Mocking External APIs in Tests: Lessons from a Real Outage

I once deployed a service that failed for 45 minutes because a third‑party API added a single field to its JSON response. Our test suite passed with flying colors — we mocked the API perfectly, but the mock returned the old schema. The real API returned an extra field that our deserializer couldn't handle, and the whole pipeline crashed.

That was my introduction to stub drift. Since then I've learned that mocking external APIs is not just about intercepting HTTP calls — it's about maintaining a faithful representation of a system you don't control. Let me walk you through the non‑obvious techniques I now use.

The problem with hand‑written mocks

Most developers start by hand‑writing a mock response. In Node.js with nock, it looks like this:

A typical hand‑written mock with nock

nock('https://api.example.com')
  .get('/users/42')
  .reply(200, {
    id: 42,
    name: 'Alice'
  });

The test passes. But what if the real API now returns a `created_at` field? Or what if the `name` field is sometimes null? Your mock is a snapshot of a moment in time, and unless you actively verify it against the real API, you're flying blind.

Hand‑written mocks are brittle and rot quickly. The only way to keep them honest is to run a contract test that periodically fetches the real API and compares the schema.

warning

Never rely solely on hand‑written mocks for critical paths. They are better than nothing, but they give a false sense of security if not validated externally.

Record and replay: the pragmatic middle ground

Instead of guessing the response shape, record real traffic once and replay it in tests. Tools like Polly.JS (for Node) and VCR (for Ruby) capture HTTP interactions and store them as cassette files. Your test uses the cassette, not a hand‑crafted stub.

Here's an example with Polly.JS:

Using Polly.JS to record and replay API responses

const { Polly } = require('@pollyjs/core');
const NodeHttpAdapter = require('@pollyjs/adapter-node-http');
const FSPersister = require('@pollyjs/persister-fs');

const polly = new Polly('get-user', {
  adapters: [NodeHttpAdapter],
  persister: FSPersister
});

// First run: records real response into ./cassettes/
// Subsequent runs: replay from cassette
const res = await fetch('https://api.example.com/users/42');
await polly.stop();

Now your test uses the actual response from the API. When the API changes, you delete the cassette and re‑record. This catches drift immediately — your tests will fail until you update the cassette.

The trade‑off: cassettes can be large and you must commit them to version control. Also, you need to run a recording session against the real API, which may require credentials or a sandbox environment.

Contract testing with Pact

If you control both the consumer and provider, Pact is the gold standard.
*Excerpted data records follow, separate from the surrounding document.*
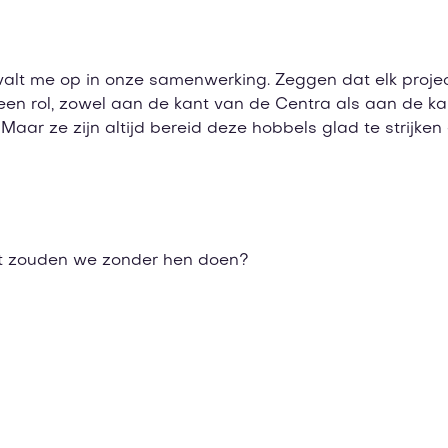
valt me op in onze samenwerking. Zeggen dat elk project
n een rol, zowel aan de kant van de Centra als aan de k
 Maar ze zijn altijd bereid deze hobbels glad te strijke
.
at zouden we zonder hen doen?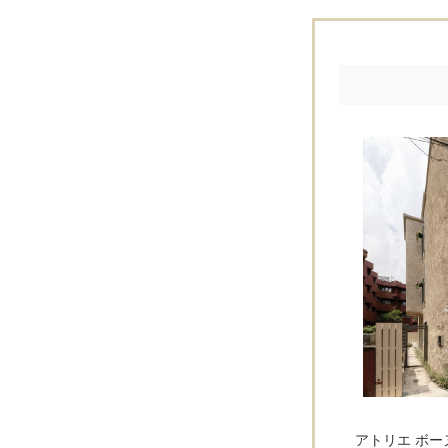
アトリエ ボ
The consumer (your service) writes a contract (a Pact file) that describes the expected interactions. The provider (the external API) runs the contract against itself during its CI. If the provider changes something that breaks the contract, the provider's build fails.

This shifts the responsibility: the API provider knows exactly what your service expects. But it only works if the external team is willing to run your Pact tests in their pipeline. For third‑party APIs, that's rarely an option.

The 45‑minute outage

14:00Third‑party payment API adds a new optional field `processor_fee` to the charge response.
14:02Our service receives a charge webhook, tries to deserialize the JSON. The model does not have a `processor_fee` field, but the deserializer is strict and throws an error on unknown fields.
14:05All subsequent webhook events fail. Alert triggers.
14:30On‑call engineer identifies the issue: the mock in tests still returns the old schema.
14:45Deploy a fix that ignores unknown fields. Service recovers.

Lesson

Our mocks were never validated against the real API. If we had a periodic smoke test that called the actual endpoint, we would have caught the new field during development, not after deployment.

Strict matching vs. loose matching

Many mocking libraries default to loose matching: they ignore extra headers, query parameters, and even request bodies. That's dangerous. A test might pass even though your code sends a malformed request, because the mock doesn't check the payload.

Always configure your mocks to use strict matching. In WireMock, you can use `withRequestBody` and `withHeader` to enforce exact matches. In nock, use `body` and `query` to match precisely.

Strict matching in nock — the mock will only match if headers and body are exactly as specified

nock('https://api.example.com', {
  reqheaders: {
    'Authorization': 'Bearer valid_token'
  }
})
  .post('/charges', {
    amount: 1000,
    currency: 'usd'
  })
  .reply(200, { id: 'ch_123' });

If the real API expects a different header or body format, your test will (correctly) fail. This forces you to keep your code and mock in sync.

lightbulb

Use a custom matcher that rejects unknown fields in the request body. This way, if your code sends extra data that the real API would ignore, the mock still fails — alerting you to potential issues.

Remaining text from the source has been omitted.